Statistical probabilities are all very well when being reassured by comfortingly low odds (often the case after genetic counselling), but it is not much help to those facing a high chance of an affected child. People often want to know whether they are a carrier or not; whether the developing baby is affected or not. All else is just agonising uncertainty. It has only been through the advances of molecular genetics that most carrier testing and early prenatal diagnosis have become possible.
Some Ectodermal Dysplasia syndromes can be passed down from generation to generation. However, the chances that a man and woman will have an affected child will depend on the inheritance pattern of the type of Ectodermal Dysplasia in that family.

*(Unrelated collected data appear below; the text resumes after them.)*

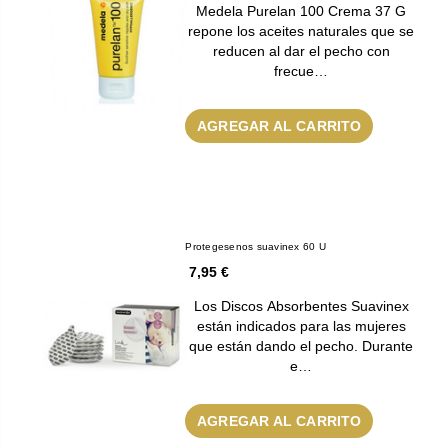
Medela Purelan 100 Crema 37 G
repone los aceites naturales que se
reducen al dar el pecho con
frecue…
AGREGAR AL CARRITO
Protegesenos suavinex 60 U
7,95 €
Los Discos Absorbentes Suavinex
están indicados para las mujeres
que están dando el pecho. Durante
e…
AGREGAR AL CARRITO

The Ectodermal Dysplasia Society strongly advises individuals who have been diagnosed with an Ectodermal Dysplasia syndrome, as a carrier of an ED syndrome, and/or parents of children affected by an ED syndrome to seek genetic counselling. On this website we can provide a brief overview of the most common types of inheritance patterns but as each syndrome and inheritance pattern will be specific to each family, you are advised to speak with a Genetic Counsellor or Clinical Geneticist about the probability of passing Ectodermal Dysplasia onto future generations.